En visitant le blog de l’Acratopège et son récent billet «Images de l’Achilléion», j’ai lu une citation de l’impératrice Sissi postée par Barbie, dont le blog est revenu sur la Tribune depuis quelques temps.
Pour situer ce texte, il concerne d’abord le palais que Sissi a fait construire sur l’île grecque de Corfou en 1890 environ, l'Achilléion, à l’époque où elle était la cible des antisémites et nationalistes allemands. Elle avait dédié ce palais à son héros mythique: Achille le grec. Elle en parle en quelques quatre lignes. Quatre ligne où elle décrit l’homme, le masculin, dans un archétype puissant et admirable dont voici les phrases-clés:
« Achille est le roi de ce royaume. Je l'aime. Il est l'âme grecque. Il personnifie pour moi la beauté de la Terre et des hommes.
Il a méprisé tous les rois et toutes les traditions, ne tenant pour sacrée que sa propre volonté. Achille est beau et je l'aime parce qu'il n'a vécu que pour ses rêves. Sa tristesse lui était plus précieuse que la vie entière...»
Je trouve ces quelques lignes superbes, magistrales. Par la simplicité de l'écriture, la force des mots, et l'audace du concept. J'y vois le masculin dans la puissance attribuée, attribuée par la nature, ou par l’attente de la femme, ou par la nécessité de l’espèce. Le masculin dans un archétype vital, dans sa sève, dans cette transgression qui l'a mis debout et fait peupler la Terre.
Car être debout c’est déjà transgresser la condition de mammifère. C’est déjà prétendre à l’immortalité.
En quatre ligne l'homme est dit. L'homme mourant - cela arrive aussi. L’homme meurt un jour, et ses conquêtes ou son clan, son regard, tout ce qui paraissait éternel et puissant, disparaît comme le sable dans le sable.
Mais l’homme vivant. Cet homme Achille, Akhilleús, héros de la guerre de Troie, ce presque dieu que seul son talon rend mortel, représente pour Sissi la beauté des hommes et de la Terre. L'homme qui connait la force et la fierté, et qui transgresse l'ordre et les privilèges, peut-être même les honneurs. Insoumis aux rois, aux lois immuables, aux obligations de la coutume. Insoumis aux asservissements qui organisent la vie des sociétés.

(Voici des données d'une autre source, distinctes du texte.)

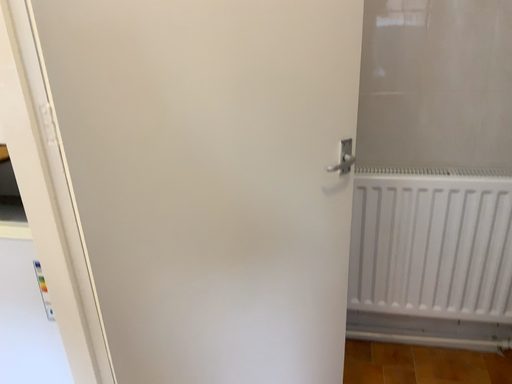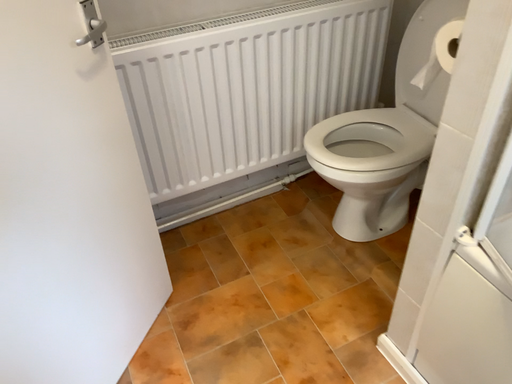 Question: How did the camera likely rotate when shooting the video?

Choices:
 (A) rotated upward
 (B) rotated downward

Answer: (B) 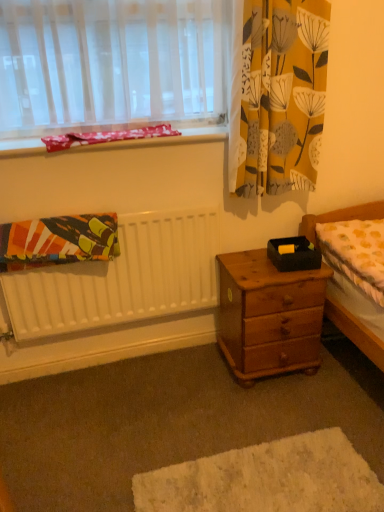 Question: Considering the relative sizes of wooden nightstand at center and textured cotton blanket at left in the image provided, is wooden nightstand at center bigger than textured cotton blanket at left?

Choices:
 (A) yes
 (B) no

Answer: (A)

Question: Can you confirm if wooden nightstand at center is taller than textured cotton blanket at left?

Choices:
 (A) no
 (B) yes

Answer: (B)

Question: Considering the relative sizes of wooden nightstand at center and textured cotton blanket at left in the image provided, is wooden nightstand at center smaller than textured cotton blanket at left?

Choices:
 (A) yes
 (B) no

Answer: (B)

Question: Does wooden nightstand at center have a greater width compared to textured cotton blanket at left?

Choices:
 (A) no
 (B) yes

Answer: (B)

Question: Considering the relative positions of wooden nightstand at center and textured cotton blanket at left in the image provided, is wooden nightstand at center behind textured cotton blanket at left?

Choices:
 (A) no
 (B) yes

Answer: (B)

Question: Considering the positions of yellow floral fabric at upper right and pink fabric at upper left in the image, is yellow floral fabric at upper right bigger or smaller than pink fabric at upper left?

Choices:
 (A) small
 (B) big

Answer: (B)

Question: In terms of width, does yellow floral fabric at upper right look wider or thinner when compared to pink fabric at upper left?

Choices:
 (A) thin
 (B) wide

Answer: (A)

Question: Is point (258, 173) positioned closer to the camera than point (157, 140)?

Choices:
 (A) closer
 (B) farther

Answer: (B)

Question: Choose the correct answer: Is yellow floral fabric at upper right inside pink fabric at upper left or outside it?

Choices:
 (A) inside
 (B) outside

Answer: (B)

Question: Is yellow dotted fabric at right to the left or to the right of wooden drawer at lower right in the image?

Choices:
 (A) left
 (B) right

Answer: (B)

Question: In terms of width, does yellow dotted fabric at right look wider or thinner when compared to wooden drawer at lower right?

Choices:
 (A) thin
 (B) wide

Answer: (A)

Question: From a real-world perspective, is yellow dotted fabric at right physically located above or below wooden drawer at lower right?

Choices:
 (A) below
 (B) above

Answer: (B)

Question: Is yellow dotted fabric at right bigger or smaller than wooden drawer at lower right?

Choices:
 (A) big
 (B) small

Answer: (B)

Question: From the image's perspective, is wooden nightstand at center located above or below pink fabric at upper left?

Choices:
 (A) above
 (B) below

Answer: (B)

Question: In terms of height, does wooden nightstand at center look taller or shorter compared to pink fabric at upper left?

Choices:
 (A) tall
 (B) short

Answer: (A) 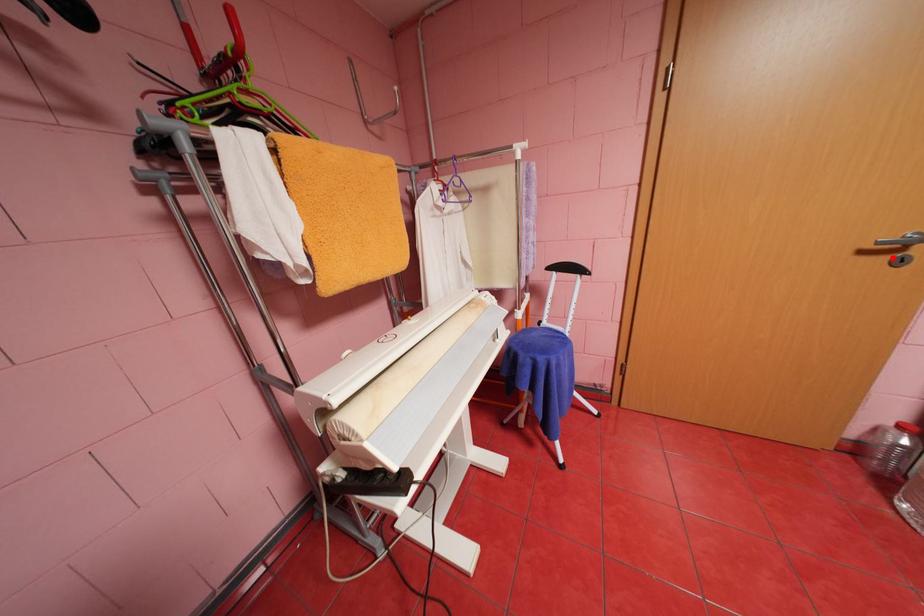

Insoumis à la fatalité.
L’homme qui rêve aussi. Celui qui fonde sa maison et sa vie non sur la ressemblance d’avec ses ancêtres ou sur la ligne tracée par son rang ou son monde mais sur son rêve et sur sa volonté. L’homme qui rêve, qui va au bout de son rêve. Qui rêve d'être un homme libre.
Enfin, l'homme pour qui sa tristesse est plus précieuse que la vie elle-même. Sa tristesse! L’homme qui pleure en regardant, là-bas, une femme aimée et les paysages qu’il ne verra jamais. Triste d’une tristesse insondable. Triste de cette tristesse qui le place au centre exact de lui-même.
En quatre ligne l'homme est dit. Il n'est ni le simple guerrier, ni le poète. Ni Adam le lâche, ni personne d'autre. Il n'est que lui-même face aux prairies de l'immensité.
Voilà en synthèse le masculin, qui n’exclut ni la douceur ni la tendresse, ni la colère ou l’erreur. Il est simplement fort: fort de son rêve, de son audace, de son insoumission. Et fort du regard que la femme porte sur lui.
Quel intéressant archétype du masculin propose là cette femme, Sissi.
Commentaires
Beau texte sur de nobles sentiments.